Saturday, April 14, 2012

Cannibalizing The Young

Here is a paraphrased comment I put on Left, Right, and Center blog regarding a topic they need to address: how tax policy cannibalizes the young.

Suggested topic for major discussion: tax rates. Obama pays a 20% federal rate on 800,000 last year. Romney is paying 13% of multi-millions. Last year was the first year I made a good salary in my adult life and I ended up paying 27-28%? My lifestyle is a cheap - rented apartment with no dishwasher and driving a 10 year old car and I'm paying a higher tax rate than these guys? Look - my life is good - I love what I do, have great friends, a great relationship, and I'm admittedly frugal. But I hear these tax statistics and it seems radically unfair. Tax policy seems geared toward helping those with wealth maintain wealth and those at the very bottom to get by - at the expense of the people in the middle doing what they can to acquire wealth. The most obvious example would be the continued propping up of housing prices via interest rates, tax breaks, and banks holding onto distressed properties. This simply helps those already in homes at the expense of someone like me who would be a prospective home owner, but refuses to pay the ridiculous price for a good place to live (granted, this is an LA regional problem more than a national problem, but the point remains). I don't have time to understand all the nuance of tax policy, but my gut instinct is that we are cannibalizing the young to pay for the old - we do it blatantly with healthcare, social security, and then sneakily via real estate investment breaks, capital gain taxes, loan out corporations, trusts, and other stuff I know nothing about. Please discuss and put your big brains onto this issue.

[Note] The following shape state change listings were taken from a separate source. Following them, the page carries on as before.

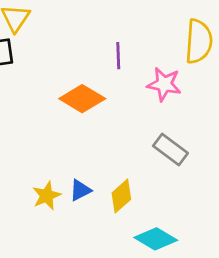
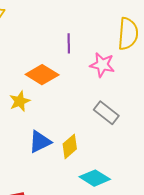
blue triangle: (80, 190) -> (40, 142), size x1.4
yellow star: (47, 196) -> (20, 101), moved

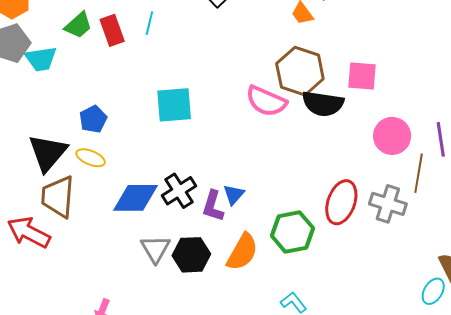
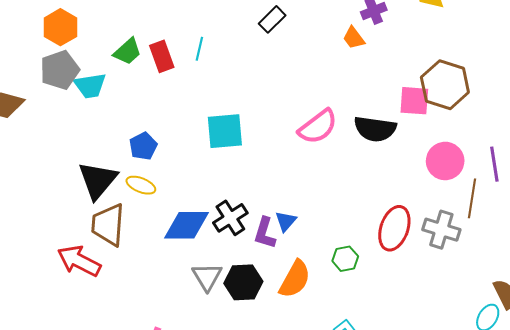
brown hexagon: (300, 71) -> (445, 85), moved
pink semicircle: (266, 101) -> (318, 127), turned -60
green hexagon: (292, 232) -> (345, 259), size x0.6

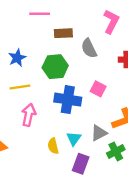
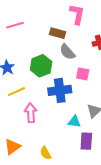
brown rectangle: (63, 33) -> (58, 33), moved, turned 35
gray semicircle: (89, 48) -> (67, 52), moved
cyan triangle: (74, 139) -> (74, 122), turned -40
yellow semicircle: (53, 146) -> (46, 153), moved

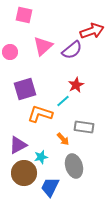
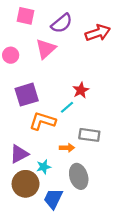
purple semicircle: (72, 50) -> (62, 23), moved
orange arrow: (63, 139) -> (67, 148), turned -48

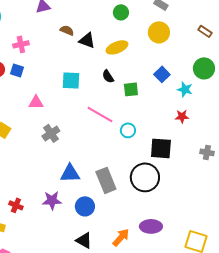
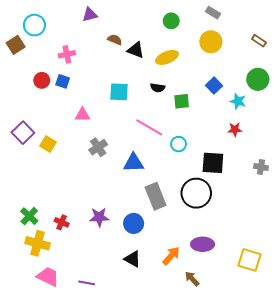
black semicircle: (108, 76) -> (158, 88), turned -48
blue triangle: (70, 173) -> (134, 163), moved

Just make a simple progressive tax schedule that applies to all income equally. Here is my proposal:

0-20,000 - 5%
20,000-30,000 - 7.5%
30,000-40,000 - 10%
40,000-60,000 - 12.5%
60,000-80,000 - 15%
80,000-100,000 - 17.5%
100,000-150,000 - 20%
150,000-200,000 - 22.5%
200,000-300,000 - 25%
300,000-400,000 - 27.5%
400,000-500,000 - 30%
500,000-1 million - 32.5%
1million to 10million - 35%

Why treat capital gains differently? Why give real estate breaks to anyone? (which, by the way, just helps those who are buying investment properties anyway) Why punish productivity (income) vs. passive income (investment)? I'm sure there is a clear economic argument -- but look at this way -- money in the hands of individuals is fungible. If you earn $20,000 in investment income on top of your salary, just tell yourself that is your first $20,000 and you're paying only 5% "capital gains" tax on it. I mean, honestly, what difference does it make? What are they scared of people with 10 million bucks in investments investing it elsewhere to avoid paying the 35% tax? I don't see how this works. If they live in the US, they have to pay the tax. If they invest in US companies, they have to pay the tax. If they are benefitting from our military keeping our country free, our government making roads, our public institutions like school and police keeping the communities safe, we don't need to justify collecting taxes from people at this high end of the income scale. Not only that - it should be a point of civic pride for anyone making that much dough - the type of my-kids-will-never-need-to-work money to pay the taxes. I mean - how is this an issue people can argue with a straight face?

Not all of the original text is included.